The Federal Reserve kept the benchmark rate unchanged and officials now expect to raise borrowing costs later this year due to rising inflation fears. Kevin Warsh, the Fed's new chief, took over last month and opened a whole new era. In his first press conference, he said that the forward guidance wasn't "well-suited" to current economic conditions. Officials projected that the policy interest rate would increase by a quarter percentage point at the end of the year. The rate has been in the range of 3.50-3.75 since December last year. A revised policy statement did away with language that indicated the possibility of "further reductions" in borrowing costs for this year. According to CME Group’s FedWatch tool, after the meeting, the short-term U.S. rate futures priced in a higher probability that the Fed would raise rates as soon as September, rather than keep them at their current level. Kay Haigh is global head of Fixed Income and Liquidity Solutions at Goldman Sachs Asset Management, New York. She said that today's meeting confirmed the Fed's recent shift to a hawkish stance was not only about higher energy prices. "Despite recent oil price declines, half of members of the FOMC are expecting rate hikes this year due to strong inflation and labor market data." The 10-year Treasury yield rose 3 basis 'points to 4.461%, and the 2-year Treasury yield, which is most sensitive to market expectations of Fed rate actions, jumped 16 basis points to 4.207%. This was its highest level since February 2025. Treasury yields had been little changed in the morning. The Dow Jones Industrial Average dropped 507.12 points or 0.98% to 51,492.55, while the S&P 500 lost 91.25 or 1.21% to 7,420.10, and the Nasdaq Composite declined 354.69 or 1.34% to 26,021.66.

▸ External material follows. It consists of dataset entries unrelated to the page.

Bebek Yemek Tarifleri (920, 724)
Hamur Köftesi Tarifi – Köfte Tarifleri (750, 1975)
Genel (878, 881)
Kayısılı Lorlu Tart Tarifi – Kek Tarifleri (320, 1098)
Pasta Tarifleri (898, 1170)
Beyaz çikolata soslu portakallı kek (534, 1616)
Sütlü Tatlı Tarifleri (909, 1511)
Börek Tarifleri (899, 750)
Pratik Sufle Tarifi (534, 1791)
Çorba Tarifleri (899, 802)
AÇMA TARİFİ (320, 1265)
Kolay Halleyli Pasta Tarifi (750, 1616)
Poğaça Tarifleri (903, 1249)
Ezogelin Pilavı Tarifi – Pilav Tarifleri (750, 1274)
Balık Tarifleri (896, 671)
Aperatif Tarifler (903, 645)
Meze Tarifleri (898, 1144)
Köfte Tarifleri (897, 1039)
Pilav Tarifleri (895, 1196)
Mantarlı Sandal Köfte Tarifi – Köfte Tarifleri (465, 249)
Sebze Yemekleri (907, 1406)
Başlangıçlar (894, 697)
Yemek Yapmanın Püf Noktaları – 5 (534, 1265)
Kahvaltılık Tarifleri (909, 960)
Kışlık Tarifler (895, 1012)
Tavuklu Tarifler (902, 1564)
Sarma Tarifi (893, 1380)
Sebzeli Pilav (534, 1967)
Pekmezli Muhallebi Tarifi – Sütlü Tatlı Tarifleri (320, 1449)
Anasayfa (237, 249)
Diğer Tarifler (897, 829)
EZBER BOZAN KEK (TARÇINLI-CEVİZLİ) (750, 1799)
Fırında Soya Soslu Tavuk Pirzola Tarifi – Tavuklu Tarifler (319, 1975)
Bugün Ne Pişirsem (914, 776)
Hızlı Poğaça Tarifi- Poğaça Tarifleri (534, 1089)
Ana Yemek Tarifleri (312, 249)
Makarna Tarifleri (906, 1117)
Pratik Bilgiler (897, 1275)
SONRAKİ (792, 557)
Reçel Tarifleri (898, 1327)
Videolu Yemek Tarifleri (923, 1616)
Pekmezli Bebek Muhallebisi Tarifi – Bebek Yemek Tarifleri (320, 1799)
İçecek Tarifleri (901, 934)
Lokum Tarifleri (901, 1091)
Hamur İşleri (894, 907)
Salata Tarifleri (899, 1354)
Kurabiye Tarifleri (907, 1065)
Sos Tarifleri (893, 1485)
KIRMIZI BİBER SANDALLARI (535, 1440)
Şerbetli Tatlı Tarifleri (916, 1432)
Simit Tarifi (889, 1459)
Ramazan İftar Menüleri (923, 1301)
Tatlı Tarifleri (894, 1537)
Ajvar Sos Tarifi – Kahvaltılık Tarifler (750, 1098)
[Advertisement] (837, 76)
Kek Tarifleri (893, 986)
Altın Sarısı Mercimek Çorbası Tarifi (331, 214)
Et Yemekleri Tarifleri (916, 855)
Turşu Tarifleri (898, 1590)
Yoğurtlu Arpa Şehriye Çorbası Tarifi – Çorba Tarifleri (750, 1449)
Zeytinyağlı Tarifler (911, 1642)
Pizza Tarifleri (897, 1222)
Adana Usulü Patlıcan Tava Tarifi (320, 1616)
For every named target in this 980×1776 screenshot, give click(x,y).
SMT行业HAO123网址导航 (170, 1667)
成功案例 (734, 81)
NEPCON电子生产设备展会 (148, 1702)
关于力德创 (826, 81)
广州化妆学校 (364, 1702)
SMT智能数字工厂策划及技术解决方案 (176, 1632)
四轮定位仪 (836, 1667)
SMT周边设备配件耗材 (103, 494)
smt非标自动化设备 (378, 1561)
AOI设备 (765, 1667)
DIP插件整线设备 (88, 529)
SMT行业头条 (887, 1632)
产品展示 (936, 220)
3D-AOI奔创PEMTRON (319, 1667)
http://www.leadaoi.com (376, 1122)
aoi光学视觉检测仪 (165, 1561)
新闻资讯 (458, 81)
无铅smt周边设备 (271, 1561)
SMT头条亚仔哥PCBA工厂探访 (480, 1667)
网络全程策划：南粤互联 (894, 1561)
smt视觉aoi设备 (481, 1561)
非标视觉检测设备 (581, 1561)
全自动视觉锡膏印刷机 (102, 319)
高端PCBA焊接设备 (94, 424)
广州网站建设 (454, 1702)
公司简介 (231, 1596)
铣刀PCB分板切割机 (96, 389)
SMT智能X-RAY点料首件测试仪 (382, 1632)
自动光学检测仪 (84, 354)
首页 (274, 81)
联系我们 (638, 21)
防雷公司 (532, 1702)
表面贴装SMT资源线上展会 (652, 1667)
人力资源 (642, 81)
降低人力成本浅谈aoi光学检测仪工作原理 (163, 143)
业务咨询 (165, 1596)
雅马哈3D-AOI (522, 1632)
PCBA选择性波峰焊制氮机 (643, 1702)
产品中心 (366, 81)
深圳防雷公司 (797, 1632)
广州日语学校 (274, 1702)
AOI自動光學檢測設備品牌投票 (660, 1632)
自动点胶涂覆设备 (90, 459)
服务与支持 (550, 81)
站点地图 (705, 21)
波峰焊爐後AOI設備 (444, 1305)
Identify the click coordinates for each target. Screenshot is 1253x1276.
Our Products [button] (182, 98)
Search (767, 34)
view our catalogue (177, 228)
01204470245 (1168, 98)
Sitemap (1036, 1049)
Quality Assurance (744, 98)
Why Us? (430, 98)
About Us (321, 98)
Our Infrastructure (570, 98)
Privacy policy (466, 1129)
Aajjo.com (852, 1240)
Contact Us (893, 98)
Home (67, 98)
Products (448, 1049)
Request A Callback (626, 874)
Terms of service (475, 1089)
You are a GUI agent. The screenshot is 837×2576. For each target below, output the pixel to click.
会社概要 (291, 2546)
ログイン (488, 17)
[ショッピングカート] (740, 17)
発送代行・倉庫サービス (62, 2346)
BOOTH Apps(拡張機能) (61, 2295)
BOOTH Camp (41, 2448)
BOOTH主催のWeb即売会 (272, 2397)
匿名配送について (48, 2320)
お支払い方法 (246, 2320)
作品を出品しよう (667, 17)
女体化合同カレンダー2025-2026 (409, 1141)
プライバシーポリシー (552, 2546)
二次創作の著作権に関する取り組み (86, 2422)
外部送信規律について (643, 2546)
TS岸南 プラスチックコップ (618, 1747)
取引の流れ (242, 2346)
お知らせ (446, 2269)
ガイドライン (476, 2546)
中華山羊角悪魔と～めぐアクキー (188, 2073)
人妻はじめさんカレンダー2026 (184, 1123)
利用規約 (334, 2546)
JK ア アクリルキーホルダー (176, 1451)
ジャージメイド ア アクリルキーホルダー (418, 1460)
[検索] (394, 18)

SpaceX shares are down for the very first time since their debut on the market last Friday. The stock fell 4.9%. MSCI's global index of stocks fell 7.18 points or 0.64% to 1,121.12. The pan-European STOXX 600 ended the day up 0.52%. As with the Fed, the Bank of England will meet on Thursday, and no policy change is expected. Instead, the focus will be on the tone of the policymakers' comments. Following the Fed announcement, the?dollar gained strength across the board. The dollar index (which measures the greenback versus a basket currencies, including the yen, and the euro) rose by 0.5% to reach 100.01, its highest level in almost a week. The euro dropped 0.5% to $1.1549. The oil prices rose. U.S. president Donald Trump defended the interim agreement he made with Iran. He said it had prevented a global economic disaster, but warned he would launch new attacks if Tehran did not honour its commitments. Brent crude futures rose 59 cents or 0.75% to settle at $79.55 per barrel. U.S. West Texas Intermediate increased 74 cents or 0.97% to $76.79. Recent drops in oil prices have begun to calm fears of an economic slowdown, especially in Europe which imports energy. International Energy Agency (IEA)?said that the oil market would move into a significant surplus in 2027, after recovering from the Strait of Hormuz closure. Gold spot fell by 1.71%, to $4255.97 per ounce. Investors digested the data that showed U.S. Retail Sales jumped by 0.9% in May after a downwardly-revised 0.4% increase in April.